In questo brano brevissimo, ma di importanza capitale per chi voglia dare un senso alla propria vita, Enzo Bianchi ci indica con semplicità il primo ingrediente per imparare a credere in noi stessi: che altri credano in noi.
Il capitolo da cui queste righe preziose sono tratte, “Imparare a vivere”, è dedicato ai tre più stretti amici di Bianchi ragazzino: Bertino, Roberto, Nanni. Ed è molto significativo che la tematica cruciale della realizzazione di sé sia affrontata attraverso il ricordo delle prime amicizie, intessute in un contesto di povertà.
Bertino era «il figlio un po’ timido del fornaio», con il quale Enzo andava per tartufi e che sarebbe diventato un noto campione di pallone elastico. Roberto, il figlio del gestore del bar e della pista da ballo, «era alto, biondo, il più bel ragazzo del paese, uno che la sapeva lunga sulle ragazze»: molto diverso da Enzo, sprezzante verso i preti e la religione, «ma umanissimo, capace di grande bontà».

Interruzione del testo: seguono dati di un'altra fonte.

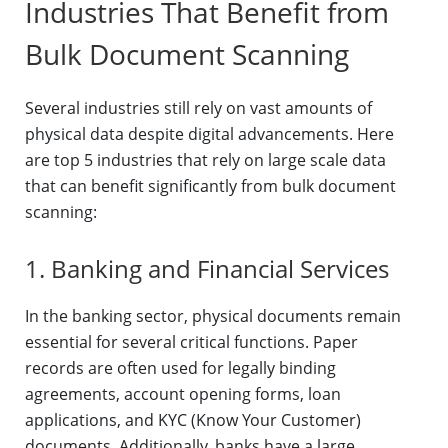
Industries That Benefit from
Bulk Document Scanning
Several industries still rely on vast amounts of
physical data despite digital advancements. Here
are top 5 industries that rely on large scale data
that can benefit significantly from bulk document
scanning:
1. Banking and Financial Services
In the banking sector, physical documents remain
essential for several critical functions. Paper
records are often used for legally binding
agreements, account opening forms, loan
applications, and KYC (Know Your Customer)
documents. Additionally, banks have a large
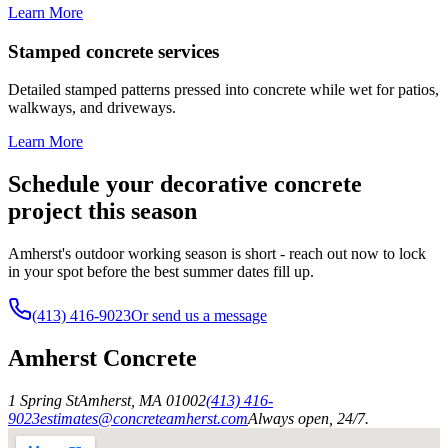
Learn More
Stamped concrete services
Detailed stamped patterns pressed into concrete while wet for patios,
walkways, and driveways.
Learn More
Schedule your decorative concrete
project this season
Amherst's outdoor working season is short - reach out now to lock
in your spot before the best summer dates fill up.
(413) 416-9023
Or send us a message
Amherst Concrete
1 Spring St
Amherst
,
MA
01002
(413) 416-
9023
estimates@concreteamherst.com
Always open, 24/7.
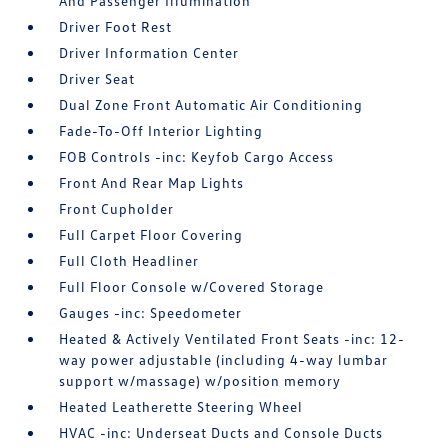
And Passenger Illumination
Driver Foot Rest
Driver Information Center
Driver Seat
Dual Zone Front Automatic Air Conditioning
Fade-To-Off Interior Lighting
FOB Controls -inc: Keyfob Cargo Access
Front And Rear Map Lights
Front Cupholder
Full Carpet Floor Covering
Full Cloth Headliner
Full Floor Console w/Covered Storage
Gauges -inc: Speedometer
Heated & Actively Ventilated Front Seats -inc: 12-
way power adjustable (including 4-way lumbar
support w/massage) w/position memory
Heated Leatherette Steering Wheel
HVAC -inc: Underseat Ducts and Console Ducts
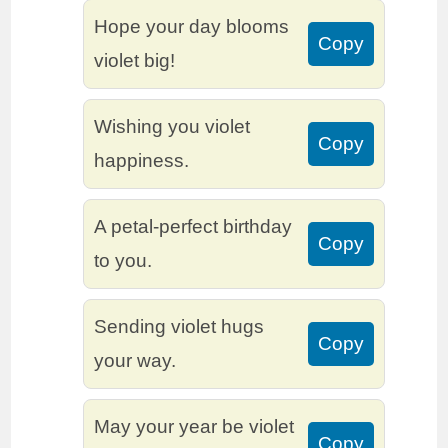
Hope your day blooms
Copy
violet big!
Wishing you violet
Copy
happiness.
A petal-perfect birthday
Copy
to you.
Sending violet hugs
Copy
your way.
May your year be violet
Copy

Nanni era uno dei sette figli del falegname, spesso costretto a accontentarsi, la sera, di una scodella di latte con un po’ di pane o di polenta: protagonista a dodici anni di una breve fuga da casa dalla quale era tornato, accompagnato dai carabinieri, «coperto di vergogna» ma con il ricordo convinto e appassionato di luoghi visitati solo nel desiderio, ricordi di sogni. Anni dopo, ormai adulto, Nanni venne arrestato per una rapina. Bianchi andò a trovarlo nel carcere di Alessandria, e nel libro scrive: «Era invecchiato, gli erano rimasti pochi denti, ma sapeva ancora ridere come quando era ragazzo. Parlammo solo del nostro passato: non gli chiesi nulla del perché era finito lì. Chiesi invece a me stesso perché lui era in prigione e io no. Me lo chiedo ancora oggi perché sono convinto che Nanni non fosse più cattivo di me».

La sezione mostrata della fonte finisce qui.